Back when the original Halo helped launch the Xbox into the popular consciousness, it was difficult to pick up a game magazine and read a review that didn’t mention AI.
Thanks to Bungie’s efforts to create a believable battlefield experience, gamers had their eyes opened to the possibilities: enemies could be more than pop-up targets in a shooting gallery, and proper adversaries. Remember the first time you played Half-Life, and a soldier tried to flush you out by throwing a grenade into your warm little cubby hole?
Fast forward to the end of the decade, though, and AI isn’t quite such a hot topic. Every now and then there’s a game that shows something new, but for the most part gamers realised that for every game pushing the boundary there were ten that didn’t. We’d reached a new level, but failed to go any further.
Despite even a new hardware generation, the advances didn’t seem that palpable to the people playing. So what happened? For the most part, it’s not like there wasn’t actually any progress: the environments that level designers and artists created got bigger and more complex, thus leading to more work having to be done on things like pathfinding and navigation.
This decade also saw physics come into its own, and game designers revelled in throwing as much around as they could. But that created a huge problem in, once again, pathfinding and navigation – things that seem so simple and so normal to players, but present a massive challenge to developers. In order to go beyond focusing all their efforts on just these low-level necessary tasks, a number of companies are providing AI middleware to help.
“Today the term AI middleware is loosely defined – certainly far more loosely than say physics or animation middleware,” says Dave Gargan, principle engineer at Havok, which this year introduced its first AI middleware product.
“Havok AI focuses on a set of low level AI services centered on efficient and reliable pathfinding and following for dynamic environments. Developers understand where that starts and ends and how it can integrate in their existing pipelines. Anything higher level should require significant convincing. I’m not convinced that there are widely applicable general approaches yet that are suitable as middleware.”
German developer Xaitment, however, believes that there is a place for higher-level AI middleware – in particular, tools that help designers implement and tune complex behaviours beyond the sort that we currently see today.
“It is not a lack of CPU power that limits the AI in a lot of the games these days, it’s the fact that there are not suitable tools to make the implementation of AI faster and easier,” explains the company’s CEO, Dr. Andreas Gerber.
“Especially at the end of the development process, when the pressure grows and grows, we always see that developers go back to their old, well known tools or do everything by hand.
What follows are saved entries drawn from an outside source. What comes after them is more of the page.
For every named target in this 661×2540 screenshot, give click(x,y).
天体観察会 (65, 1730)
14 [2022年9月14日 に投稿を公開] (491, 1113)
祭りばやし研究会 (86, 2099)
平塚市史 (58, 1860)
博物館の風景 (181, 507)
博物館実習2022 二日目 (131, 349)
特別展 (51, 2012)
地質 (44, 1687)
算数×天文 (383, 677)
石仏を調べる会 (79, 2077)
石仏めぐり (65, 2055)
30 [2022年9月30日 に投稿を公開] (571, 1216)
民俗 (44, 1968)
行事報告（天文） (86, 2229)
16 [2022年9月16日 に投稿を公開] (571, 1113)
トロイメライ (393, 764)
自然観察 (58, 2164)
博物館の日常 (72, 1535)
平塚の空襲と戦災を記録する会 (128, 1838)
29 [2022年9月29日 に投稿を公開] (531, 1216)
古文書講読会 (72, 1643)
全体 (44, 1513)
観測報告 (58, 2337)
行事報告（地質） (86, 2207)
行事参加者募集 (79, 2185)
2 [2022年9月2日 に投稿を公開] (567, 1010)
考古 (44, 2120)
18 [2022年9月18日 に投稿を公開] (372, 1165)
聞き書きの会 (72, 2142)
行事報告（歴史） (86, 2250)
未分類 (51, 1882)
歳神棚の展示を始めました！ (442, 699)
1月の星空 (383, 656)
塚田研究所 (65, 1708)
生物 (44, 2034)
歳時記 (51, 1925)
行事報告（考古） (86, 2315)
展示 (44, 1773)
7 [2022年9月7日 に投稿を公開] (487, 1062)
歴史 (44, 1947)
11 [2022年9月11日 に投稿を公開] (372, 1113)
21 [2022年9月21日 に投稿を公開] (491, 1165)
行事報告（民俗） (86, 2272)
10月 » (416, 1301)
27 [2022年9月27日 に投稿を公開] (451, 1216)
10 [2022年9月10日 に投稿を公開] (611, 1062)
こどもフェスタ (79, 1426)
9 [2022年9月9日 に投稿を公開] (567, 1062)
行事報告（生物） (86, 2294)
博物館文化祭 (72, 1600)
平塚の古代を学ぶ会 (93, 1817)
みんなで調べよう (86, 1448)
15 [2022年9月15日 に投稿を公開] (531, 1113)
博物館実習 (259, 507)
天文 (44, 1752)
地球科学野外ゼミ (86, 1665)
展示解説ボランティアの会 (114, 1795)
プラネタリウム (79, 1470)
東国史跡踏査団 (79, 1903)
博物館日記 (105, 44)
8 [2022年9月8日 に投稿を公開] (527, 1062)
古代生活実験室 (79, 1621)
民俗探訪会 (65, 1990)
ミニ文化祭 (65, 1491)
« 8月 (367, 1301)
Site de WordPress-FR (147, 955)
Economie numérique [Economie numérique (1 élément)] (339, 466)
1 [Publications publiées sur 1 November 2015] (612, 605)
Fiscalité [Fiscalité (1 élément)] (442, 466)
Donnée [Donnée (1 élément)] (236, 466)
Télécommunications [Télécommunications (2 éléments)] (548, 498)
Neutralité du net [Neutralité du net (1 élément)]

But these tools don’t solve the ‘old’ problems, and that’s exactly the reason why we developed our modular AI approach to help in the development process.”
A real problem to seeing AI middleware become more adopted, believes Gerber, is that AI programmers often feel that their livelihood is at stake if they defer to outside techology. “Our experience over the past five years is that, the smaller the development team, the more programmers really believe that they can do everything on their own. We often see the typical ‘not-invented-here-syndrome’ that makes project planning and managing a nightmare in the end.”
“Look at the Halo series, or the Forza series, both of which have amazing AI. All these game studios do one thing right: they are aware that AI is as important as graphics and physics, and therefore spend the same amount of money for developing the AI. These teams have up to 12 people concentrating on AI and content for AI, over the space of the whole project.”
One thing that Xaitment always promotes is the idea of a new role in the team: the AI designer.
“He or she develops all the behaviours and configuration of the NPCs as the game designer dictates. This seems obvious to us – why should a programmer do design tasks? He is not the specialist. A programmer can implement the algorithms, but the creative things should be done by people who are trained to do just that. By using middleware and working together with AI specialists, really good-looking AI can be implemented with much smaller budgets.”